The problem, however, is getting worse, Nielsen report estimates that card fraud losses could climb above 40 billion dollars worldwide by the year 2027. The Covid-19 pandemic is also playing a major role in the explosive growth in card fraud activity. So the attacks are currently not being successful, but the number of attacks has increased. What happens in every economic downturn, though, is that the attacks do start to become more successful. And so over the next two to three years, I fully expect credit card fraud numbers to increase in a pretty meaningful way.
Most companies are looking toward technological solutions to solve credit card fraud, like machine learning or the EMV chip. The effect of the chip is that it makes point-to-point fraud, physical fraud much harder to perpetrate because it’s an encrypted communication. While some European countries have mandated a multi-authentication, system known as 3D secure that has shown promising results, chances of seeing it in the US is slim.

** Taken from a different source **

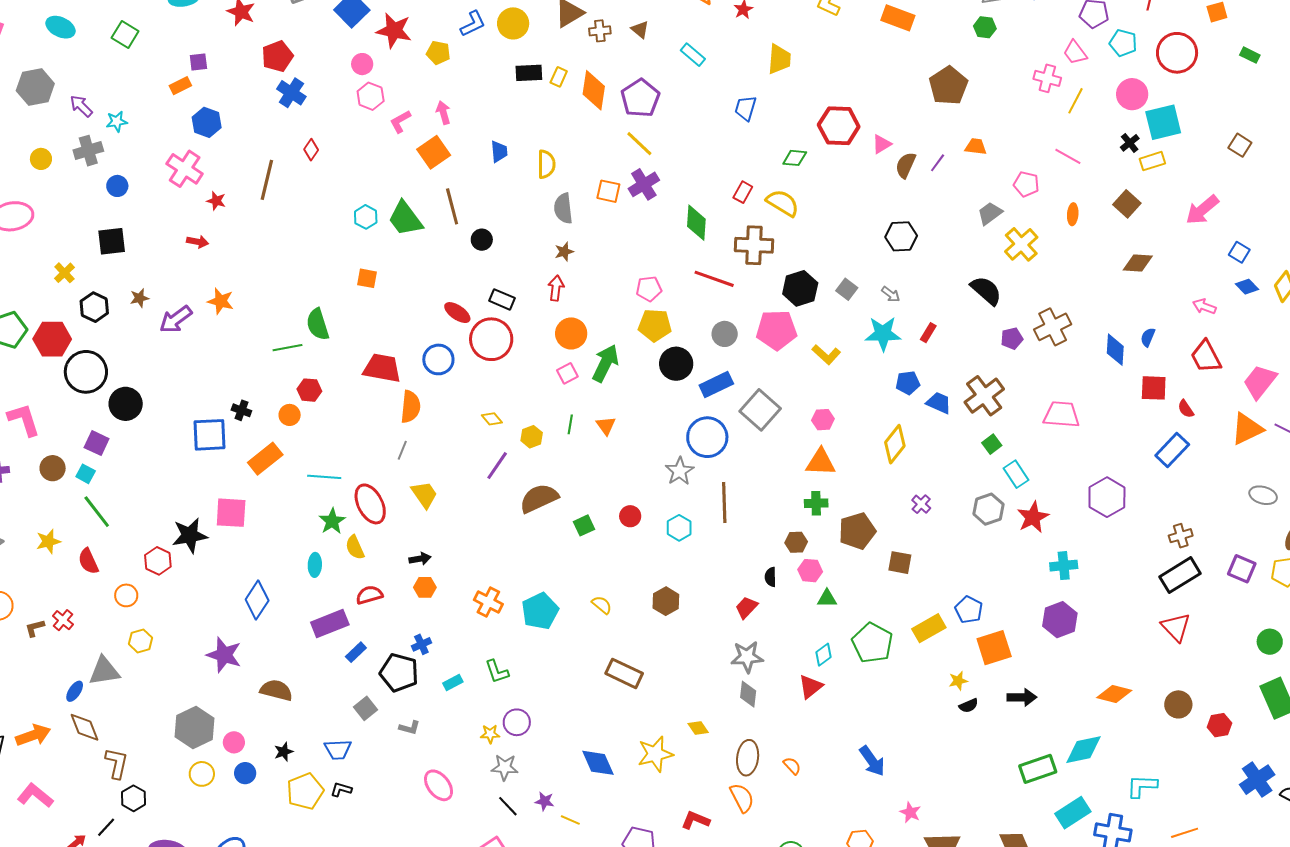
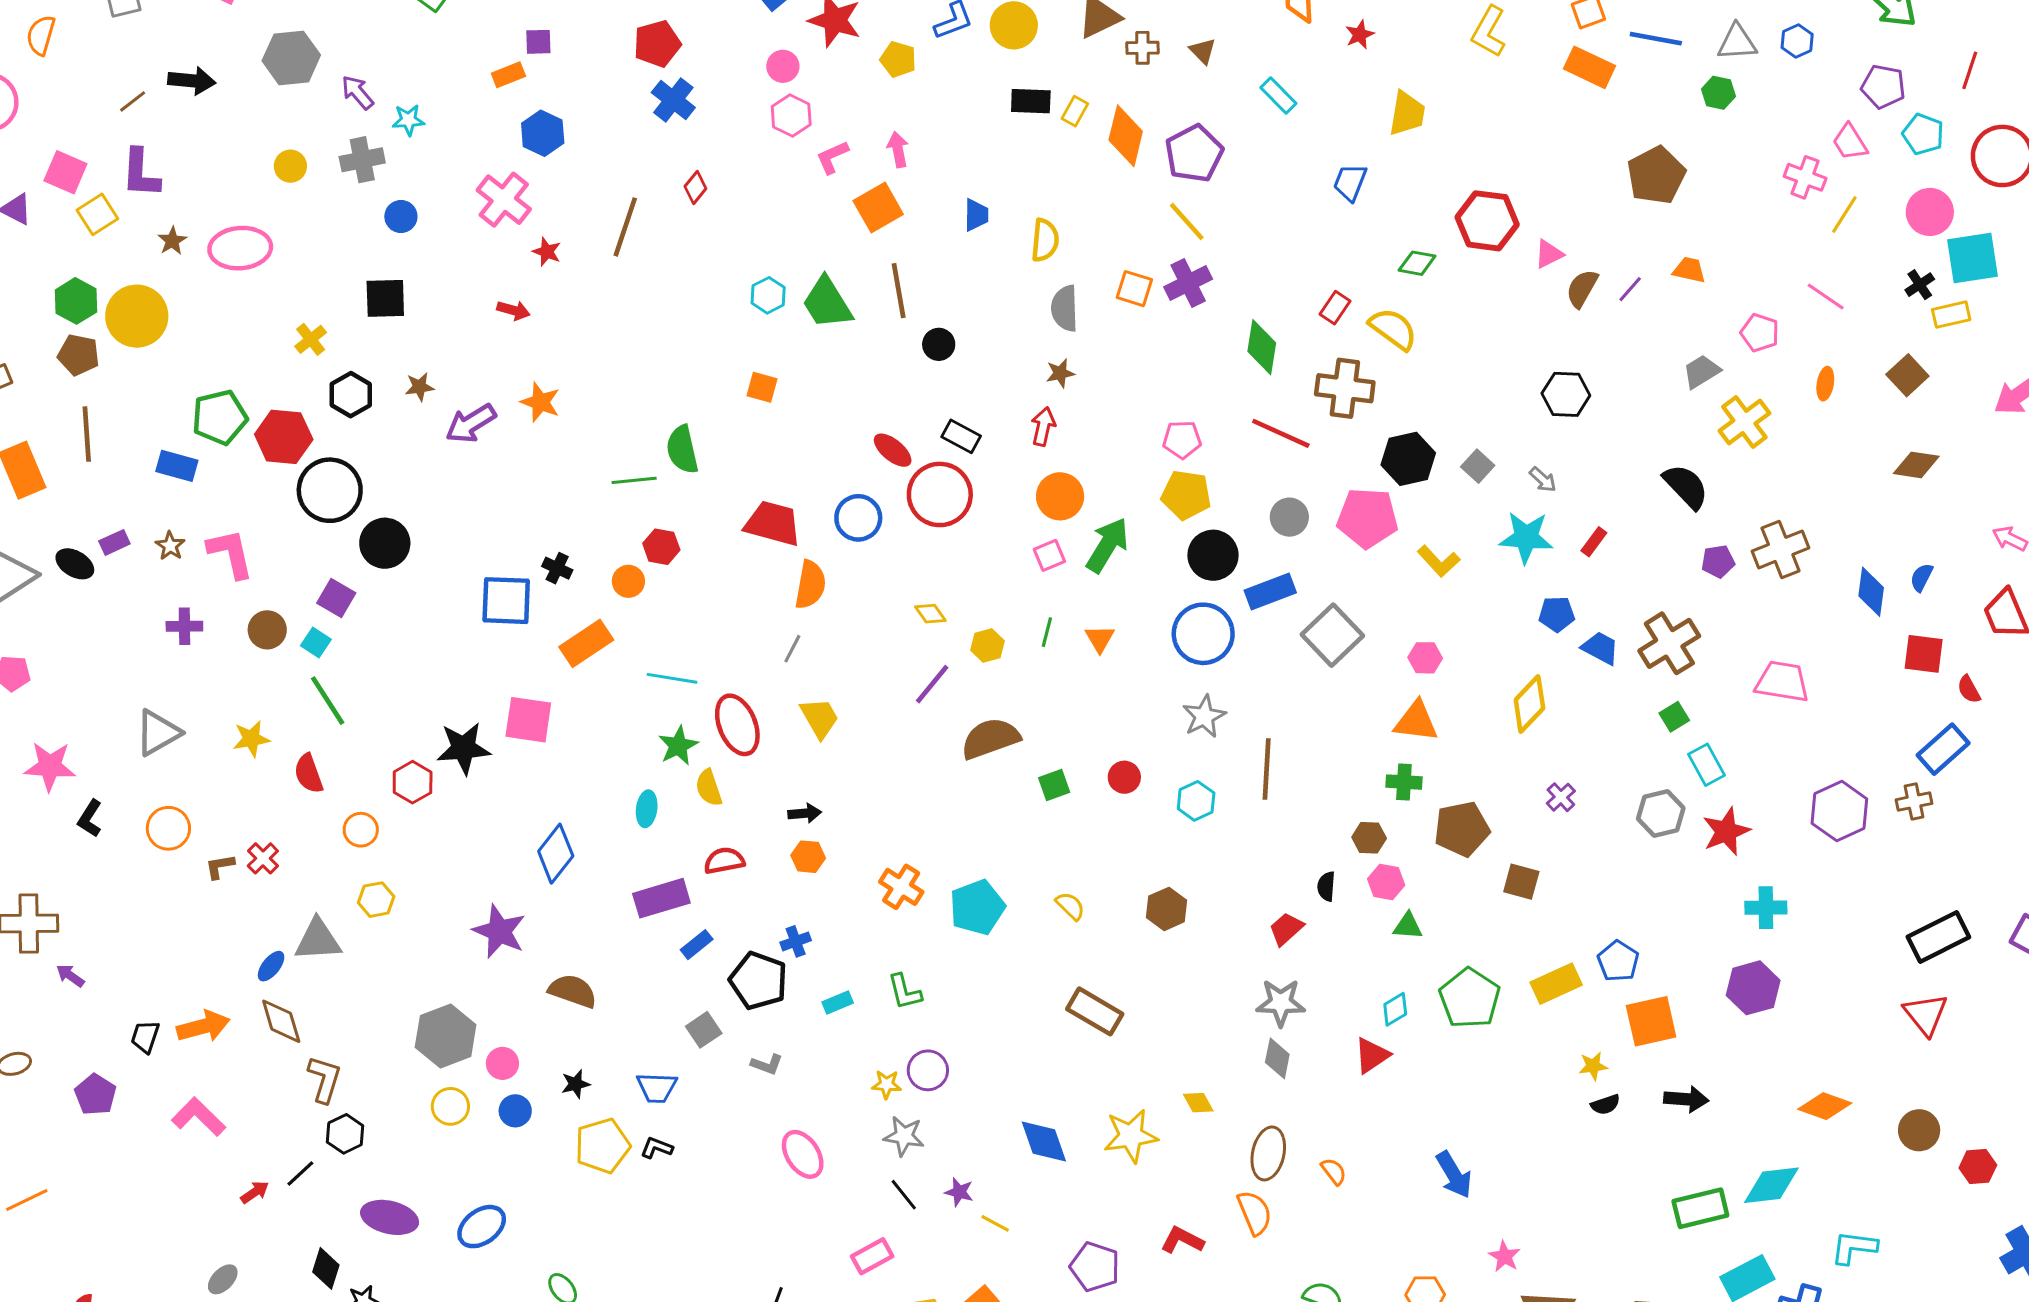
blue circle: (707, 437) -> (1203, 634), moved
brown cross: (1181, 536) -> (1914, 802), moved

In America, we are the one-click buy, we-want-everything-now-super-convenient. And so our tolerance for adding friction to the checkout process is very low. There’s a lot of fear that it’s going to be way too much friction and people are going to abandon shopping carts and not know what to do. U.S. consumers are notoriously averse to friction. And so I just don’t see that we’re going to see any sort of mandate like that happen here anytime soon.
Advisers believe that educating consumers and collaboration between merchants, issuers and shoppers are two vital steps in combating card fraud. Consumer awareness is certainly helpful. So just having basic practices like keeping an eye on your bank statements, checking it out once a week, make sure there are no unauthorized purchases.
Having the awareness that having the same set of usernames, passwords across all of your online relationships is not a good idea. However, most experts also agree that the US is far from ending card fraud. Ok, here, let’s be depressing for a second. I don’t see it being solved under the current construct. As long as there’s data breaches, there’s going to be fraud being perpetrated and that data being monetized somehow.
Now I can imagine scenarios where the way fraud is being perpetrated changes dramatically. And so it may look very different. But, you know, as long as money is being transferred digitally, it’s going to be trouble.